- **Task details**:
Word for word, repeat the data; no picture should appear in the result.
[[ Provided records, beginning ]]
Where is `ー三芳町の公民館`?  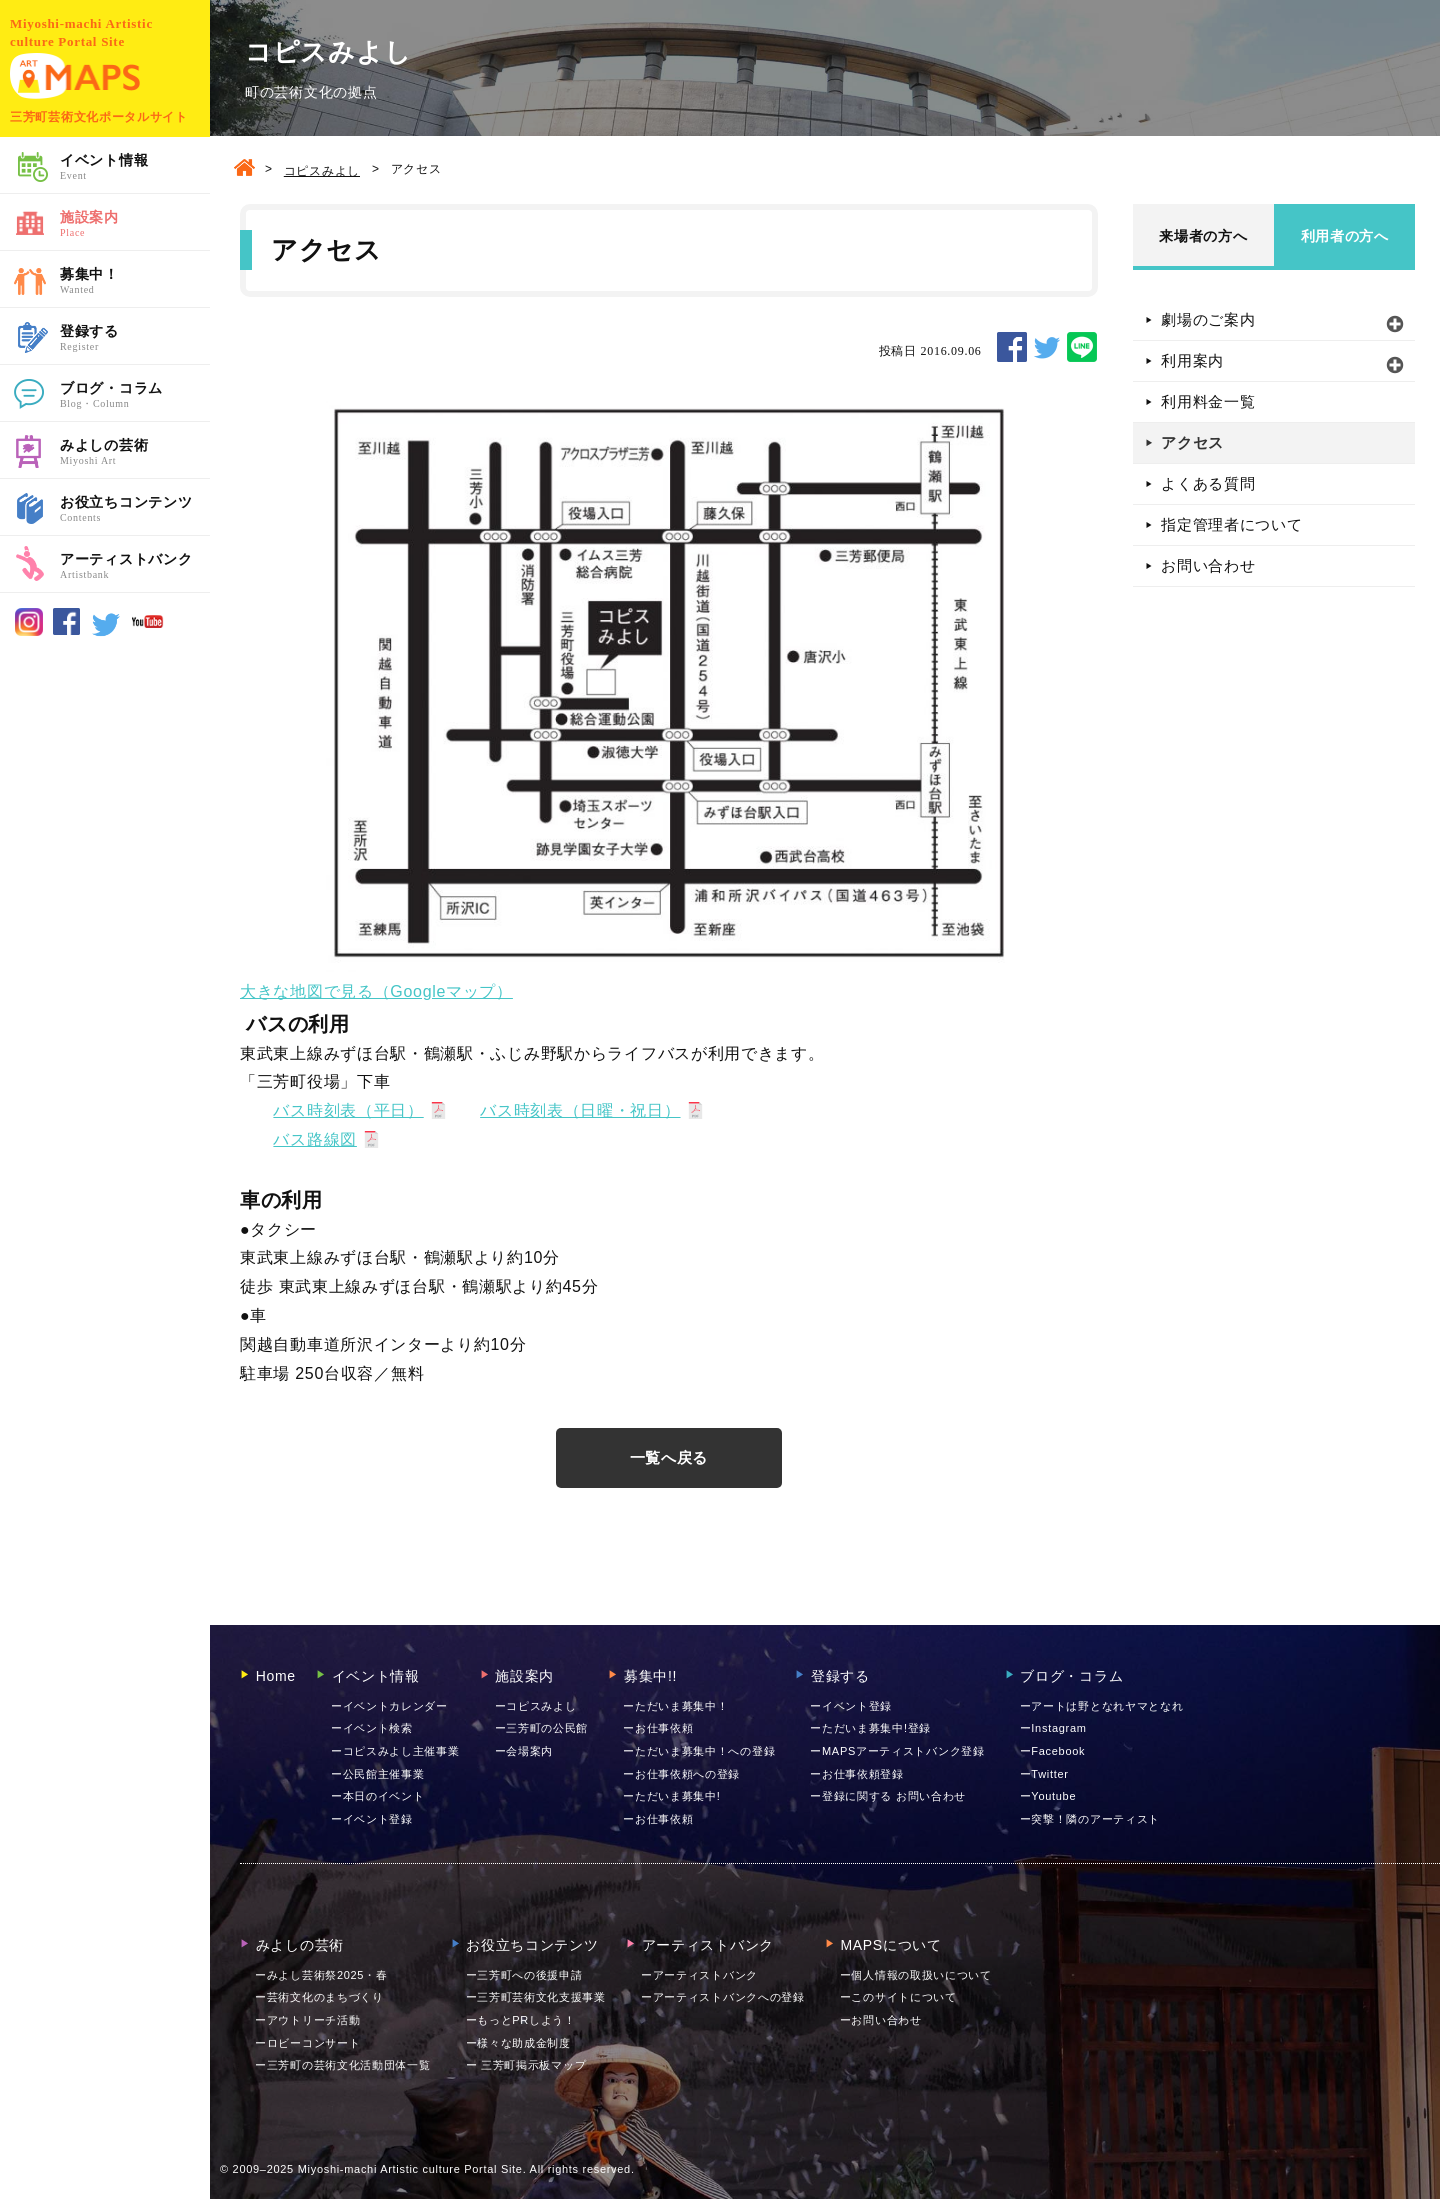
ー三芳町の公民館 is located at coordinates (542, 1728).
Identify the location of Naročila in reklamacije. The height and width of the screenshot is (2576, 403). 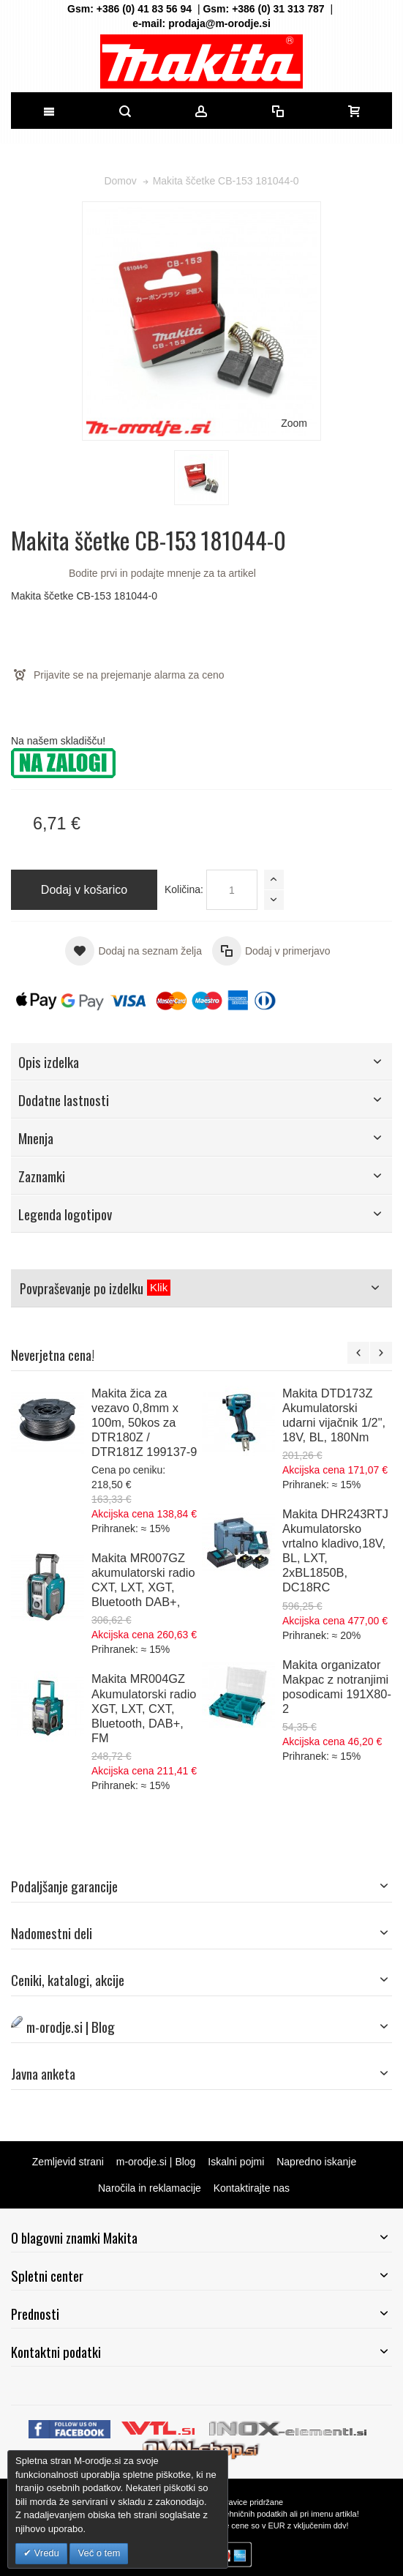
(149, 2188).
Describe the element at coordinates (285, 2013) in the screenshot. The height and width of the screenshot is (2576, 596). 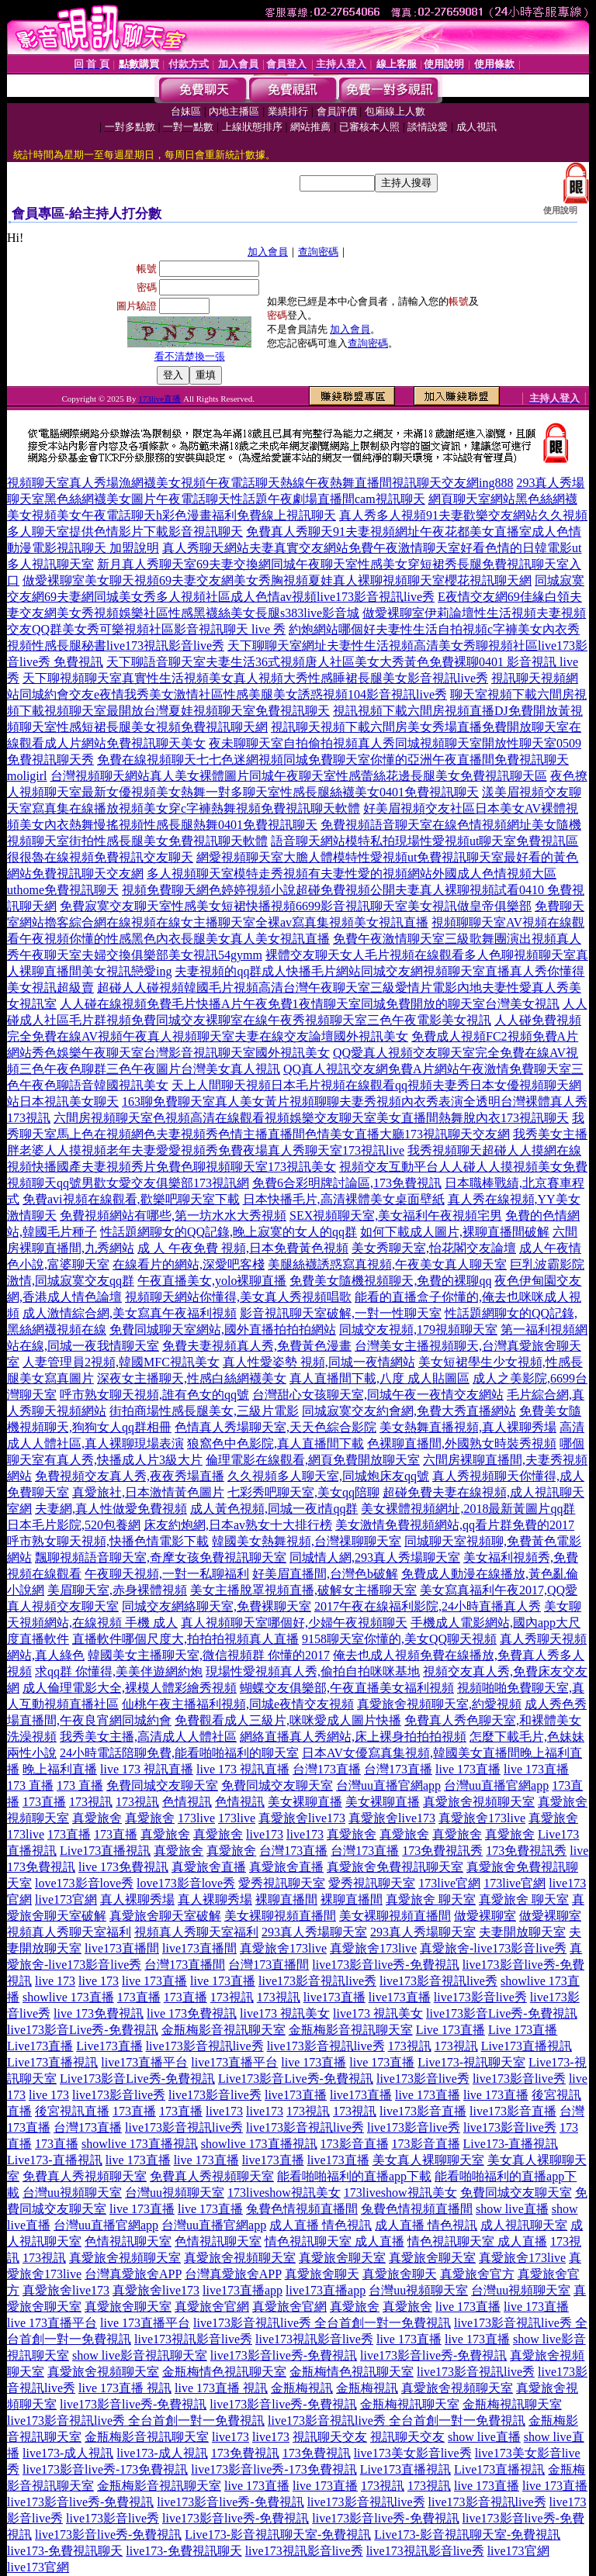
I see `live173 視訊美女` at that location.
[[ Provided records, end ]]
- **Solution to this task**:
Where is `ー三芳町の公民館`?  
ー三芳町の公民館 is located at coordinates (542, 1728).
Identify the location of Naročila in reklamacije. The height and width of the screenshot is (2576, 403). 
(149, 2188).
Describe the element at coordinates (285, 2013) in the screenshot. The height and width of the screenshot is (2576, 596). 
I see `live173 視訊美女` at that location.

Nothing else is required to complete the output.